元のコードでは、SlackとTeamsに対応するコードが提供されていますが、通知先をLINEに限定したため、この項目は不要と判断しました。

変更点②：NotifyNewEntryで、LINE SDKを利用する

本記事の中心的な部分です。LINEのチャネルアクセストークンとチャネルシークレットを取得し、Parameter StoreではなくLambdaの環境変数に設定しています（Parameter Storeの利用も可能です）。

変更点③：EventBridgeのスケジュール間隔

提供されているものは1時間間隔でRSSサイトをクロールしていますが、通勤中に確認できるよう、毎朝7時にクロールするように変更しました。

構築

Bedrockについて、本記事では東京リージョンのClaude 3.5 Sonnetを利用しています。最新のモデルを利用したい場合は、バージニア北部(us-east-1)やオレゴン(us-west-2)での構築をお勧めします。

LINE Developerでトークンとシークレットを発行する

LINE Developersログインし、プロバイダーを新規に作成します。

作成したプロバイダー上で「Messaging API」を選択し、新規チャネルを作成します。

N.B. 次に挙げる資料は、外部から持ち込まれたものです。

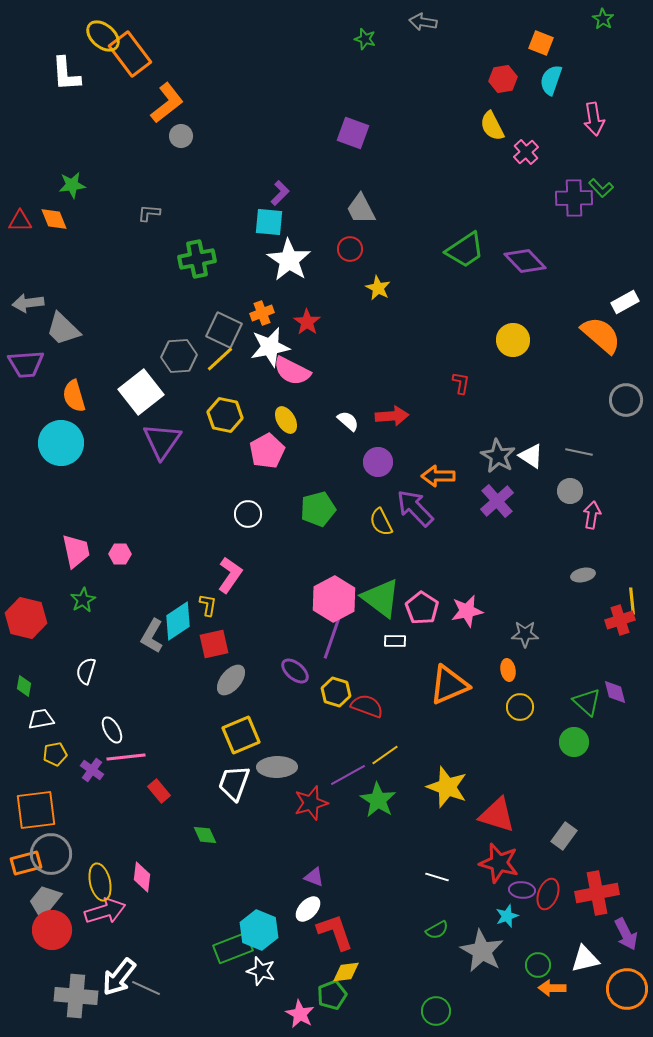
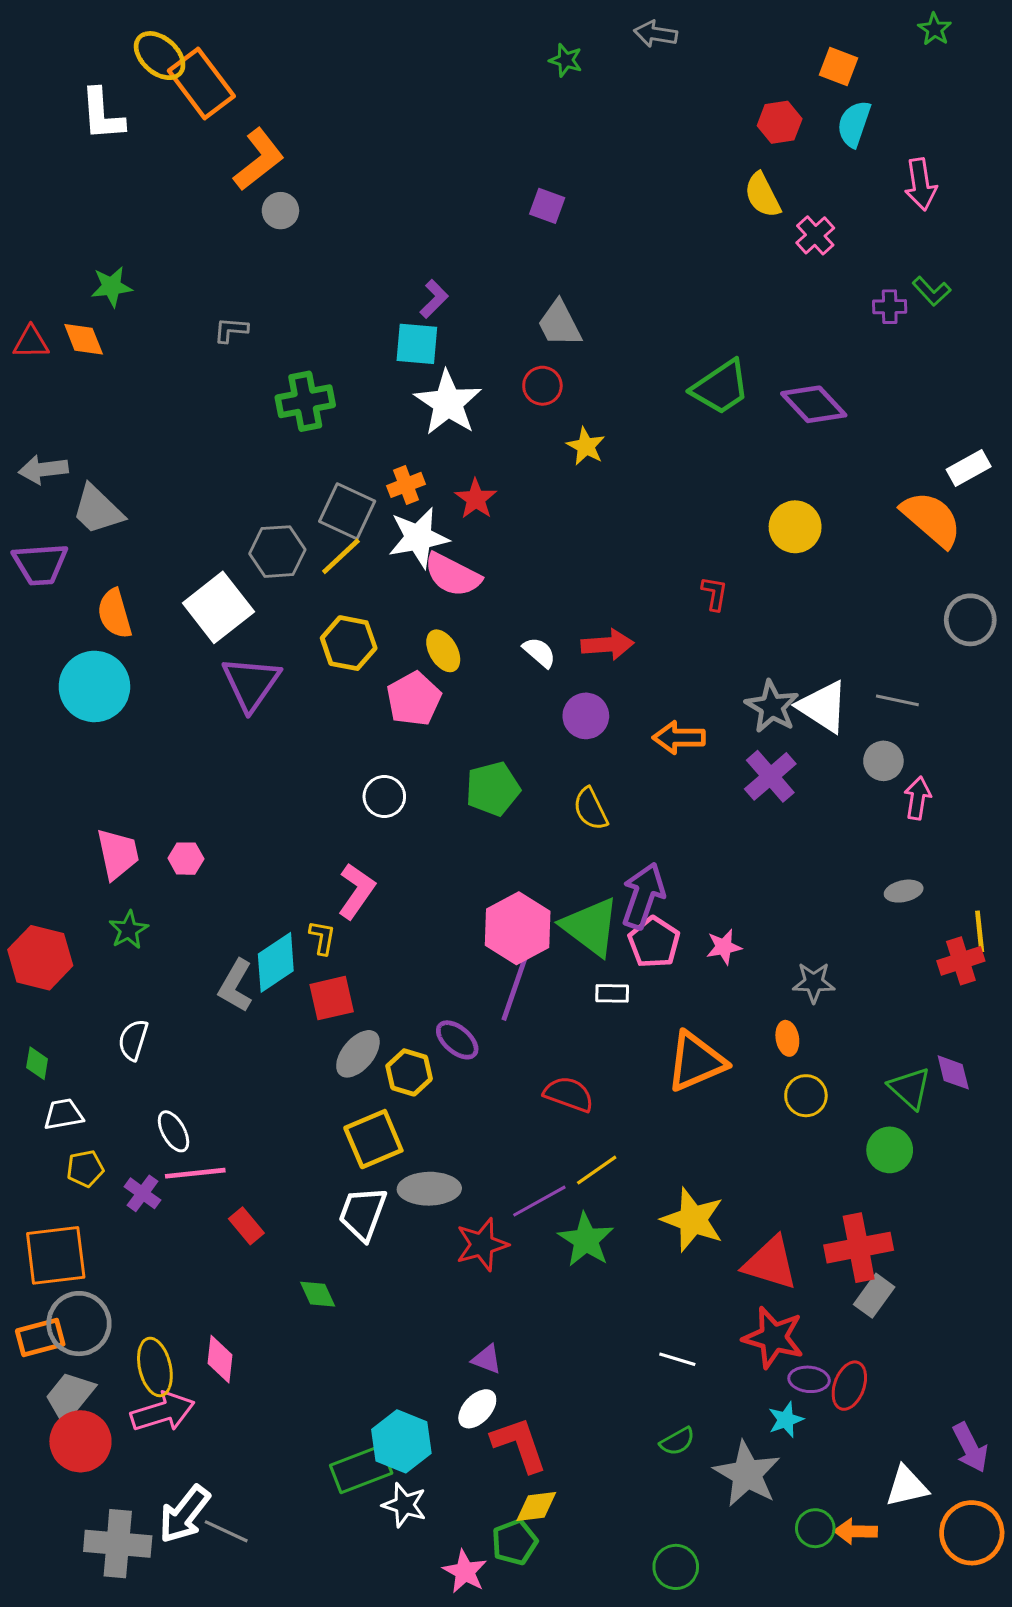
purple square: (353, 133) -> (547, 206), size x0.7
purple cross: (574, 198) -> (890, 307), size x0.6
white triangle: (531, 456) -> (823, 707), size x1.4
purple arrow: (415, 508) -> (643, 896), moved, turned 63
pink star: (467, 611) -> (724, 947), size x0.7
yellow hexagon: (336, 692) -> (409, 1072), moved
red cross: (597, 893) -> (859, 1248), moved
green circle: (538, 965) -> (815, 1528), moved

2024年9月4日以降、LINEのMessaging APIを利用するためにはLINE公式アカウントとLINE Businessアカウントが必要です。LINE Businessアカウント作成後、Messaging APIを始めように従って、Messaging APIを有効にします。

作成が完了すると、このようになります。

作成したチャネルを選択し、チャネル基本設定タブから「チャネルシークレット」を、Messaging APIタブから「チャネルアクセストークン」を発行し、メモしておきます。
また、ユーザーIDもこの後利用しますので控えておきます。

くれぐれも発行したチャネルシークレットやチャネルアクセストークンは第三者に公開しないように注意してください。

DynamoDBの作成

クロールした結果をDynamoDBに書き込みめるよう、DynamoDBを作成します。アップデート情報が記載されているURLリンクをパーティションキーに設定し、残りはcategory(記事のカテゴリ)、pubtime(記事の発表日時)、title（記事のタイトル）を書き込んでいます。categoryについては今のところ「Recent Announcements」しかないため、なくても良いかもしれません。

コンソール上からDynamoDBを選択し、テーブルの作成を押下します。
その後、任意のテーブル名を入力し、パーティションキーにはurl（文字列型）を入力します。urlの型は文字列でOKです。

その他はデフォルトのままで、テーブルの作成を押下します。

テーブル作成後、テーブルの「エクスポートおよびストリーム」タブからストリームを有効にします。表示タイプは「新しいイメージ」を選択し、有効化します。これにより、DynamoDBのテーブルに項目が追加された時のみ、後続のLambdaを呼び出す処理ができるようになります。

Bedrockのモデルアクセス有効

Bedrockのコンソールに移動し、モデルアクセスから利用したいモデルをリクエストします。

最近、モデルアクセスが「使用不可」だらけになっているケースがあるようです。この場合は下記記事を参照の上対処してください。

Lambda(RSSNewsCrawler)の作成

下記のようなLambda関数を作成します。

RSSNewsCrawler.py

import json
import boto3
import feedparser
import os
import datetime
from dateutil import parser

# DynamoDBのテーブル名
TABLE_NAME = os.environ["DDB_TABLE_NAME"]
RSS_URL = os.environ["RSS_URL"]

# DynamoDBクライアントを作成
dynamodb = boto3.resource("dynamodb")
table = dynamodb.Table(TABLE_NAME)


def lambda_handler(event, context):
    # RSSフィードを解析
    feed = feedparser.parse(RSS_URL)

    # エントリを追加
    add_blog(feed.feed.title, feed.entries)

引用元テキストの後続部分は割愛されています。